None of us knows the exact moment we transition from being awake to falling asleep. The same is true of death. I don’t know when I will transition from being alive to being dead, and I don’t know how the death will come, and what my reaction to my last moment will be. Because of this uncertainty, the time to prepare for death is now. It is not something that can be postponed. The preparation won’t be over in a day, but it makes sense to begin today, and even better, now. Tomorrow might be too late.

What do I need to remember and what do I need to do in order to die well? First, the things to remember:

  1. What is most obvious (and yet often willfully ignored) is that everyone dies sooner or later, so it’s not something only I have to face. Nature is perfectly democratic. It treats everyone equally. If I were not born, I wouldn’t die. But I was, so I will. Birth and death go hand-in-hand (Gita, 2. 27). No one is exempt from death. We are all on death row. Death is not an event, it is merely the completion of a process that began the moment I was born. Which is why I cannot live well until I’ve figured out how to die well.

  2. The options to choose when we will die and under what circumstances are not on the table. Again, this is true for everyone, so I have no reason to complain. The only thing I can choose is how I wish to prepare myself to face death, which is sometimes personalized in Vedanta texts as Yama, or Yamarāj. When the time is up (and no one knows when that will be), Yama will show up on the doorstep or to wherever I am. How am I going to face him—with a smile or with a terror-stricken face?

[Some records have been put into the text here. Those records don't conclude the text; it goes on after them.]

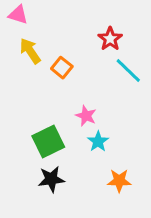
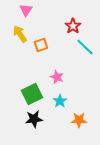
pink triangle: (18, 15) -> (26, 10), moved, turned 48
orange square: (62, 68) -> (41, 45), turned 32
cyan star: (98, 141) -> (60, 101), moved

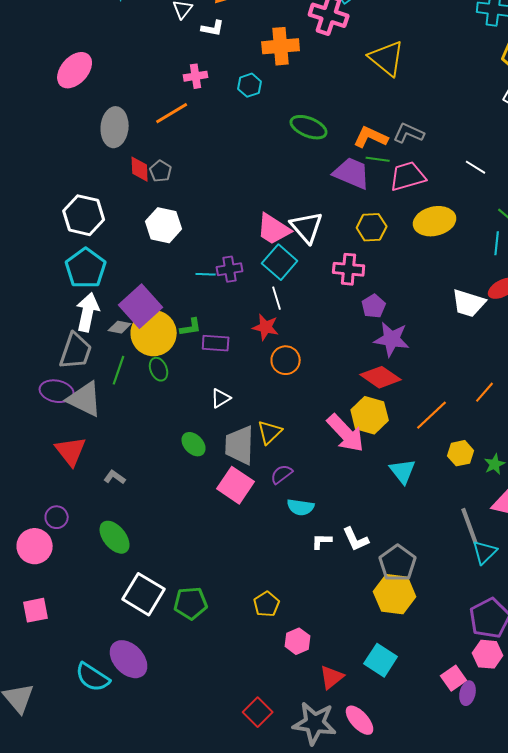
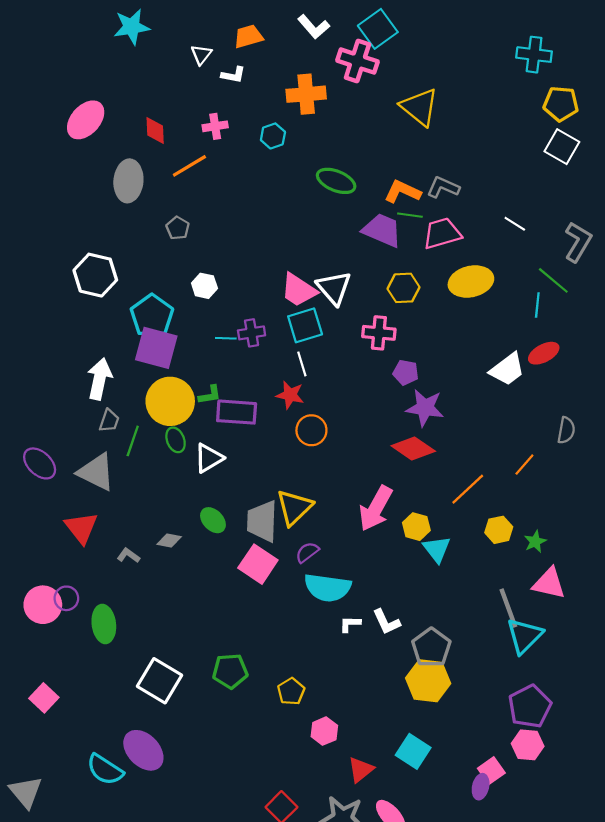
red diamond: (140, 169) -> (155, 131), moved
white hexagon: (164, 225) -> (204, 286), moved, size x0.7
cyan square: (280, 262) -> (305, 325), turned 32
cyan pentagon: (86, 268) -> (152, 316), moved
white trapezoid: (469, 303) -> (507, 369), turned -54
purple square: (141, 306) -> (156, 348), moved, turned -33
purple pentagon: (374, 306) -> (406, 372), turned -30
gray diamond: (120, 327) -> (169, 541), moved
purple rectangle: (216, 343) -> (237, 412), size x1.4
gray trapezoid: (76, 351) -> (109, 421), moved, size x0.6
purple ellipse: (57, 391) -> (40, 463), moved, turned 32
white triangle: (221, 398) -> (209, 458), moved, size x1.4
yellow hexagon: (370, 415) -> (416, 527), moved, size x0.7
yellow triangle: (270, 432) -> (294, 507), size x1.4
pink arrow: (346, 433) -> (376, 508), turned 72
cyan semicircle: (301, 507) -> (328, 588), size x1.6
green ellipse: (115, 537) -> (104, 624), moved, turned 32
pink circle: (35, 546) -> (43, 605), moved
cyan triangle: (485, 552) -> (524, 636), size x1.4
green pentagon: (191, 603) -> (230, 671), moved
pink square: (36, 610) -> (44, 698), turned -36
purple ellipse: (468, 693) -> (481, 787), moved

  3. Even when I begin to prepare myself for death, I am really preparing for the death of my body, which is not my self. I don’t die. I cannot die. Before the body gives up and Yama comes to claim my mind, I have to experience once and for all that this body is not me, this mind is not me. If they are not me, who cares when the body goes and how? Who cares what happens to the mind? If I do care, I am stuck. Then there is truly much to worry about. Otherwise I can smile and welcome Yama to take away whatever he can. He can take my life, he cannot take me. The real me is beyond Yama’s reach.

Remembering these things is fine, but that would mean little unless I do something more than just sit in an armchair and merely “remember” these things. Among the things I can do are:

  1. I can try to begin every day with the thought that it could be the last day of my life—and try to live as if it were the last day. It’s unbelievable how liberating this feels! For, it frees me from clinging to places, persons and things, and helps me to focus on the Imperishable. I wrote about this practice in an earlier post a little over a year ago. Here is the link to it.

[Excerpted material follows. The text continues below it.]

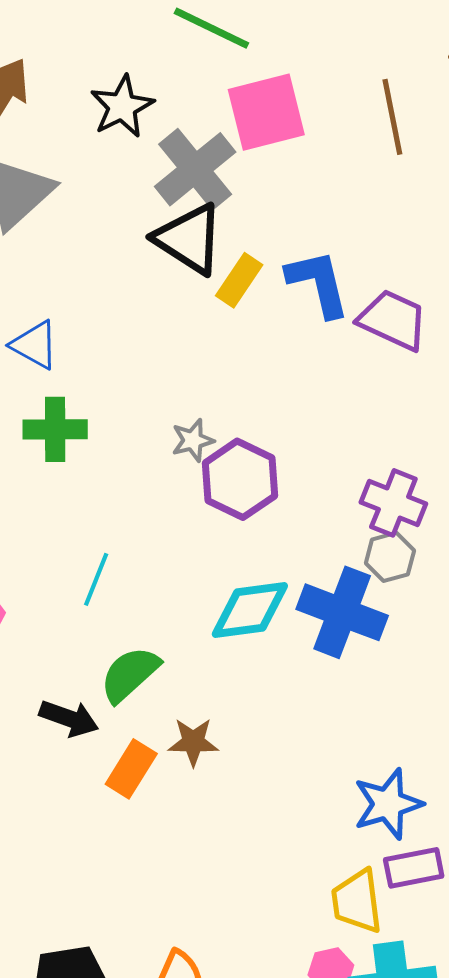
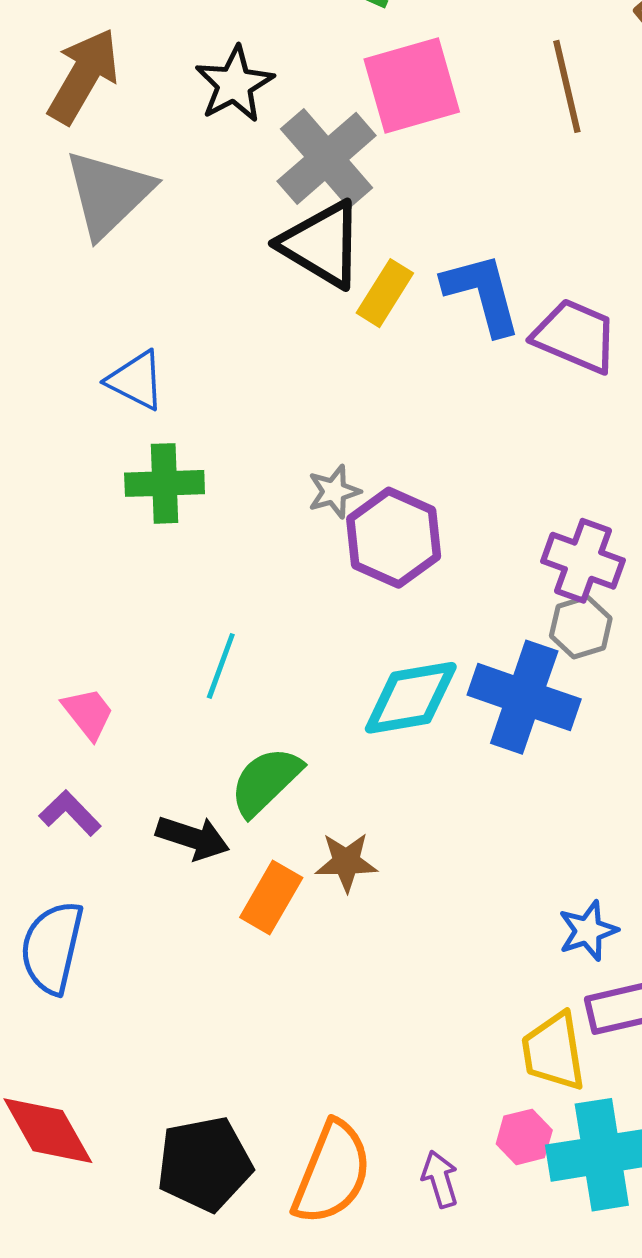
blue star: (388, 804) -> (588, 931), size x0.7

  2. I can try to remind myself as often as I can that I am more than just this body and this mind. Everything I see is perishable but not the real me (ātman). The more my identity as the ātman is reinforced, the clearer my priorities in life become—and the easier it gets to make the right choices and take the right decisions, the kind that I won’t regret later. Related to this is the recognition that every person I encounter is the ātman too. This revolutionizes all relationships and brings much fulfillment.

  3. I can try to intensify my spiritual practice. For all I know, the prayer, worship and meditation I am doing at this moment could be my last one! Surrender comes more easily when I recognize the supreme urgency and the vital importance of the practice.

If I can remember and practice these ridiculously simple and obvious things, I will “die” without really dying when the time comes. I will kill death before it kills me. Dying becomes an art when I transform what is inevitable into an opportunity to be free forever.